Whiskey in a can causes controversy even before it hits shelves
|Canned whiskey: There's a first time for everything.|
And we thought Four Loko was bad...
The product is not yet available in the United States, as the company is in the process of adapting the product's labeling in accordance with each country's food and liquor laws, but when it arrives, the suggested retail price will be $5 a can.
But it turns out the cans are creating less controversy than the company's name.
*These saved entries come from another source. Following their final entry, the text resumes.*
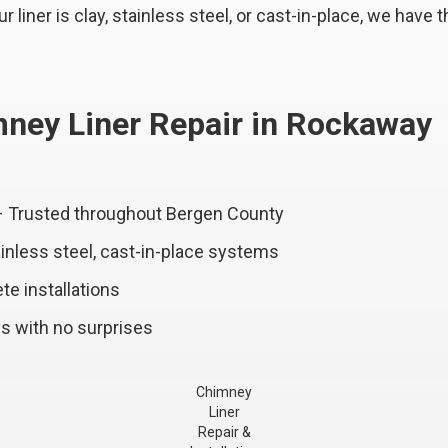
liner is clay, stainless steel, or cast-in-place, we have th
ney Liner Repair in Rockaway
– Trusted throughout Bergen County
ainless steel, cast-in-place systems
te installations
s with no surprises
Chimney
Liner
Repair &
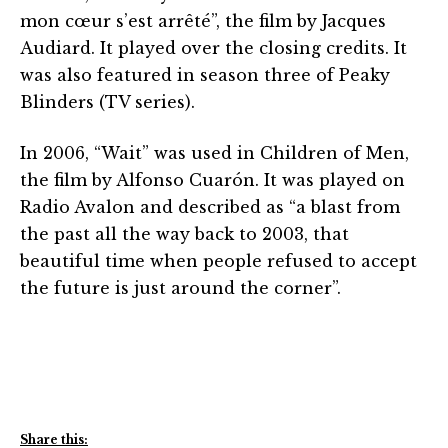
mon cœur s’est arrêté”, the film by Jacques
Audiard. It played over the closing credits. It
was also featured in season three of Peaky
Blinders (TV series).
In 2006, “Wait” was used in Children of Men,
the film by Alfonso Cuarón. It was played on
Radio Avalon and described as “a blast from
the past all the way back to 2003, that
beautiful time when people refused to accept
the future is just around the corner”.
Share this:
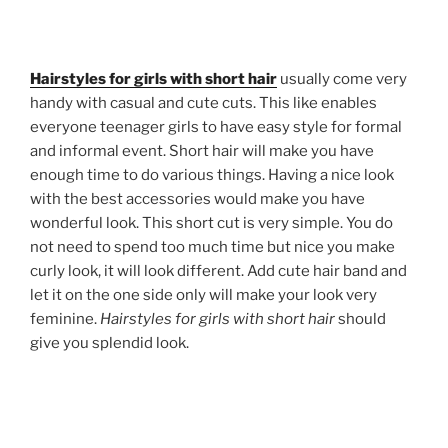
Hairstyles for girls with short hair
usually come very
handy with casual and cute cuts. This like enables
everyone teenager girls to have easy style for formal
and informal event. Short hair will make you have
enough time to do various things. Having a nice look
with the best accessories would make you have
wonderful look. This short cut is very simple. You do
not need to spend too much time but nice you make
curly look, it will look different. Add cute hair band and
let it on the one side only will make your look very
feminine.
Hairstyles for girls with short hair
should
give you splendid look.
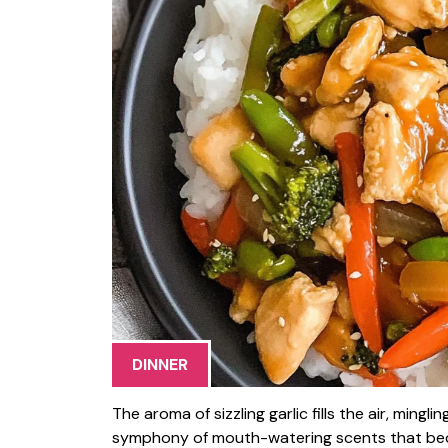
DINNER
The aroma of sizzling garlic fills the air, ming
symphony of mouth-watering scents that becko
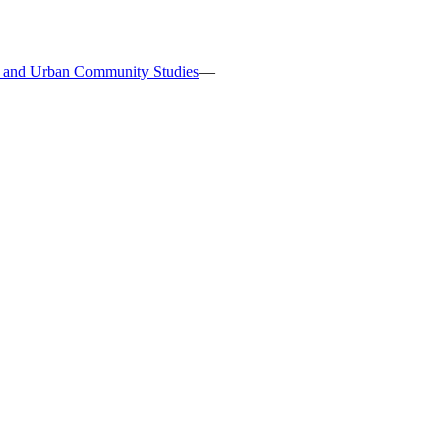
s, and Urban Community Studies
—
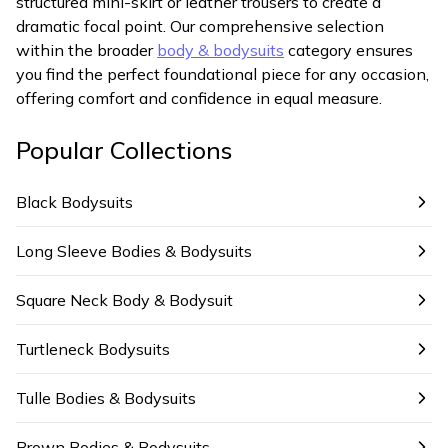
structured mini-skirt or leather trousers to create a
dramatic focal point. Our comprehensive selection
within the broader
body & bodysuits
category ensures
you find the perfect foundational piece for any occasion,
offering comfort and confidence in equal measure.
Popular Collections
Black Bodysuits
Long Sleeve Bodies & Bodysuits
Square Neck Body & Bodysuit
Turtleneck Bodysuits
Tulle Bodies & Bodysuits
Brown Bodies & Bodysuits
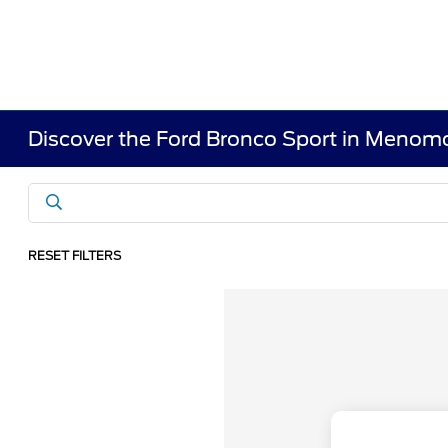
Discover the Ford Bronco Sport in Menomo
RESET FILTERS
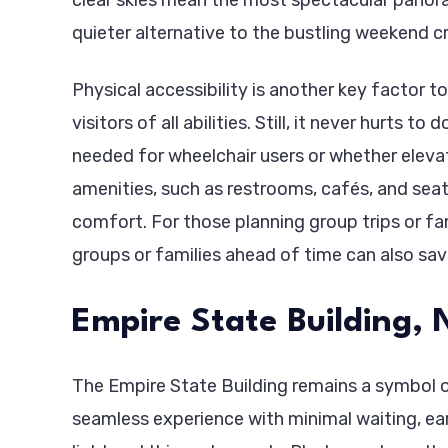
quieter alternative to the bustling weekend c
Physical accessibility is another key factor 
visitors of all abilities. Still, it never hurt
needed for wheelchair users or whether eleva
amenities, such as restrooms, cafés, and seati
comfort. For those planning group trips or fa
groups or families ahead of time can also s
Empire State Building, 
The Empire State Building remains a symbol o
seamless experience with minimal waiting, ear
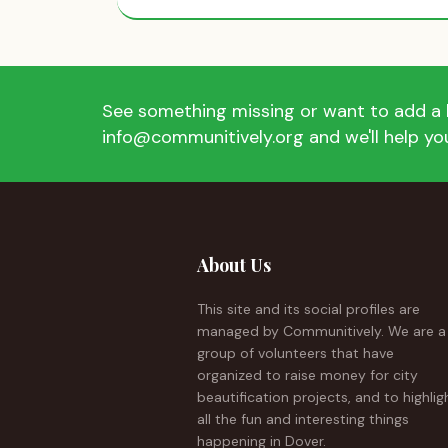
See something missing or want to add a l
info@communitively.org and we'll help you
About Us
This site and its social profiles are
managed by Communitively. We are a
group of volunteers that have
organized to raise money for city
beautification projects, and to highlig
all the fun and interesting things
happening in Dover.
While Scottish Spirits is a Panama-based company, it maintains an office in Glasgow, Scotland, from which to distribute several types of spirits, predominantly whiskey. (A glance at the company's offerings--cheesily labeled bottles with names like John Bow and Imperial Famous--suggests Scottish Spirits traffics mostly in premium-brand knockoffs.)
The company has been careful to clarify that, despite its company's name, the spirits are not produced in Scotland, and therefore not Scotch whiskey, and not to be marketed as such. Even so, the Daily Mail recently reported that the Scotch Whisky Association may try to ban the cans due to their breach of international labeling rules.
Whiskey expert Jim Murray, author of the Whisky Bible, commented to the Mail that whiskey is sold on draught in Chicago and in plastic sachets in Uganda, so the cans are not that shocking. He also noted that Scotch spends some time in metal containers during the distillation process but that keeping it in aluminum cans for too long could affect its flavor.
Of bigger concern to Murray was the spirits' quality: He said he tastes roughly 3,000 whiskeys a year and has never come across the Scottish Spirits brands.